A Period Rant

It’s a Wednesday night at the library and I’m in the stall in the fully occupied bathroom, reaching gingerly into my bag for a pad. As I start to pull off the wrapper, I can hear the beginnings of that embarrassing plastic, crinkling sound. Suddenly, I stop. Why am I embarrassed? Fuck it, I think, and rip the pad off the wrapper with as much force and as loudly as possible.

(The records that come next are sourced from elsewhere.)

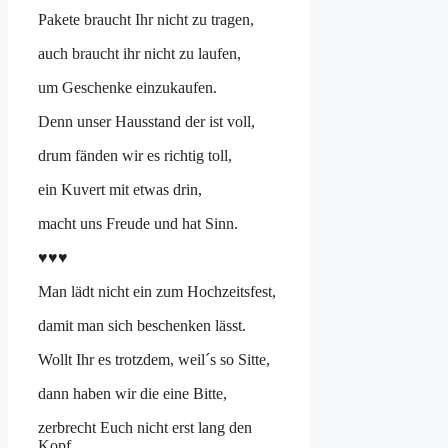
Pakete braucht Ihr nicht zu tragen,
auch braucht ihr nicht zu laufen,
um Geschenke einzukaufen.
Denn unser Hausstand der ist voll,
drum fänden wir es richtig toll,
ein Kuvert mit etwas drin,
macht uns Freude und hat Sinn.
♥♥♥
Man lädt nicht ein zum Hochzeitsfest,
damit man sich beschenken lässt.
Wollt Ihr es trotzdem, weil´s so Sitte,
dann haben wir die eine Bitte,
zerbrecht Euch nicht erst lang den
Kopf,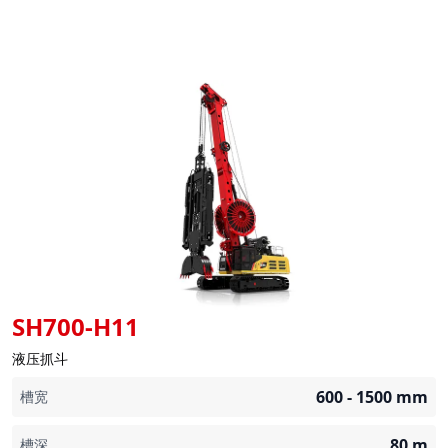
SH700-H11
液压抓斗
600 - 1500
mm
槽宽
80
m
槽深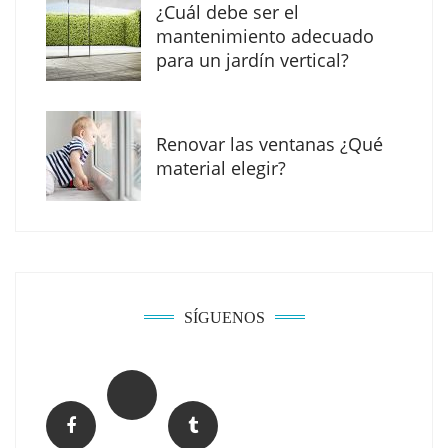
¿Cuál debe ser el
mantenimiento adecuado
para un jardín vertical?
Renovar las ventanas ¿Qué
material elegir?
Solda Electric destaca el auge de la
soldadura con electrodo en los trabajos
donde otras tecnologías no llegan
SÍGUENOS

For years, I’ve told people I was feeling “sick” or just had “a stomach ache” to get passed the conversation topic of my menstruation. I’ve forced myself to attend meetings, work, and class on days when, at any other time of the month, I would’ve called off—all because I felt embarrassed to admit that I was on my period. This has left me with a sense of guilt, like somehow—even though what was happening was natural and beyond my control—it was wrong, and that complaining about the sheer amount of pain was even worse. So, on days when the crippling pain of cramps and the overwhelming nausea sets in and a headache starts to form behind my eyes, I grin and bare it.

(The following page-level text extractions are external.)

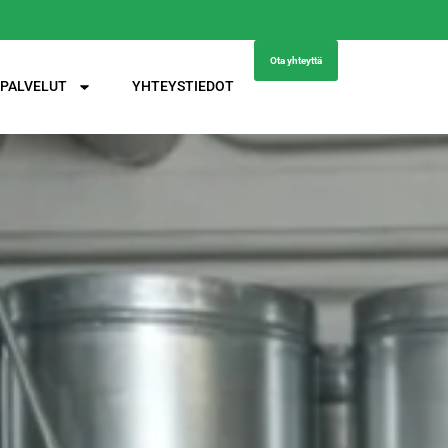
Ota yhteyttä
PALVELUT
YHTEYSTIEDOT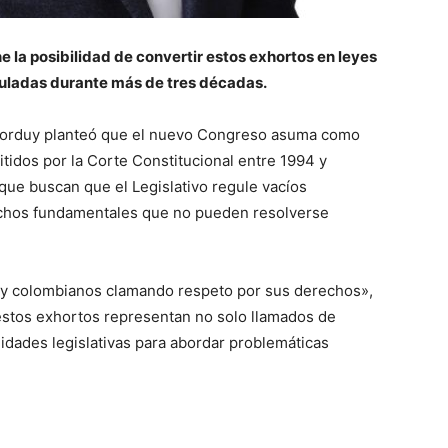
 la posibilidad de convertir estos exhortos en leyes
ladas durante más de tres décadas.
 Lorduy planteó que el nuevo Congreso asuma como
itidos por la Corte Constitucional entre 1994 y
que buscan que el Legislativo regule vacíos
echos fundamentales que no pueden resolverse
ay colombianos clamando respeto por sus derechos»,
 estos exhortos representan no solo llamados de
nidades legislativas para abordar problemáticas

I have a complicated relationship with my period. Maybe all of us menstruating humans do. I will not pretend that my experience is just like everyone else’s. I am a cis-woman with fairly conservative parents, for one. How I interact with my period is individual, but in talking to friends of mine and reading articles, I have started to notice trends. There is a taboo surrounding periods that force us to hide, allows for poor education on the topic, and makes us look down on people who openly discuss menstruation. It reaffirms a severely damaging system, which can be equally damaging for Trans* men and non-binary individuals as it is for cis women. So often the limited conversations we do have seems to have a female-focus, when in reality, women are not the only ones with periods.

People with periods are made for feel that somehow periods are wrong. When we consider that we live in a country that also stigmatizes resources such as Planned Parenthood, and birth control at large, we start to realize how disturbing the pattern is. Maybe it is of no individual fault, but this is the system we live in: we are told to keep quiet about our periods, to feel embarrassed when buying a box of tampons at the store, and god-forbid you ever make a joke about it.

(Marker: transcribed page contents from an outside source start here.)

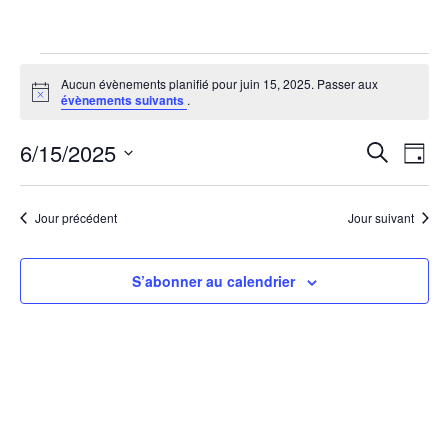
Évènements
Aucun évènements planifié pour juin 15, 2025. Passer aux
Notice
évènements suivants
.
for
6/15/2025
Rech
Na
Recherche
juin
Jour
Sélectionnez
de
et
15,
une
vu
Jour précédent
Jour suivant
date.
navi
2025
Év
de
S’abonner au calendrier
vues
Évèn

I am in a place for privilege in many aspects of my life. The fact that I can even have this conversation is primarily built on my access to supplies. Many living in poverty, in the USA and around the world, do not have the means to get what they need each month.  What I propose is twofold: fight back against systems which affect us, and help others in less-privileged positions. Let us go forward, learn as much as we can, and tell it to everyone we know. If they think it’s gross, they’re probably the target audience.